You live in the Boston area, where the novel takes place, and you render the area’s atmosphere so strongly and lovingly throughout the novel. Can you talk about why you chose coastal Massachusetts for the setting of This Is Home?
The novel is fiction, but I borrowed some pieces from my own life and went home to my roots for this book. I grew up in the middle apartment of a triple-decker twelve miles outside of Boston. My father was a policeman in town, and we had relatives living in the apartment below us for many years.

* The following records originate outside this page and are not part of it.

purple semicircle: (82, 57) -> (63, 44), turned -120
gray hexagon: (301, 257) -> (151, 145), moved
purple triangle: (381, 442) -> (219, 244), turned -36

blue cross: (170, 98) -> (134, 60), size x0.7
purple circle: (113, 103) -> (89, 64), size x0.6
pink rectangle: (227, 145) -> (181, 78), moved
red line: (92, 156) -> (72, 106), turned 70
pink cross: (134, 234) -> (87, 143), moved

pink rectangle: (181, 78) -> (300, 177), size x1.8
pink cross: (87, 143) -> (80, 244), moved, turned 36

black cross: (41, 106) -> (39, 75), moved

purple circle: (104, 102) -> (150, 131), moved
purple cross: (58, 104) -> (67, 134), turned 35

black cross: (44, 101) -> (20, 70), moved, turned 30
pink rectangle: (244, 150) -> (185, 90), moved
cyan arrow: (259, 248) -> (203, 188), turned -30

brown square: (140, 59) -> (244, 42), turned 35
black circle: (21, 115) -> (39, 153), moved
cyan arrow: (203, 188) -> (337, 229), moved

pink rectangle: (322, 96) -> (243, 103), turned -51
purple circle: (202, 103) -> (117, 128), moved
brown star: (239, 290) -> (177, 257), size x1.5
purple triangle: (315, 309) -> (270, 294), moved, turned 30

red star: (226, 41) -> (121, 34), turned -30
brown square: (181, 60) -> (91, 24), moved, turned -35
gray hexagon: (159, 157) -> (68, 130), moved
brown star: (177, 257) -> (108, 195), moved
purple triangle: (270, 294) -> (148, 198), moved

One of the things I love about people from this area is their allegiance to the town they grew up in. There’s always such a sense of pride, of identity and belonging. With an edge to it sometimes as well. A sort of “I can say anything I want about my hometown, but don’t you dare criticize” attitude. It doesn’t matter if the town is wealthy and idyllic or income diverse and crowded. Paradise, the fictional town in the novel, is both of these at the same time. Which is true of many towns in Massachusetts, both inland and up and down the coastline. It was true of where I grew up.
I tried to develop a tangible sense of place in the novel because I think most people feel strongly and deeply about where they come from. I think it’s true of how the characters in the novel feel about Paradise. I know it’s how I feel about my hometown. I guess this book is my best attempt at a love story to my childhood, my house, the old neighborhood.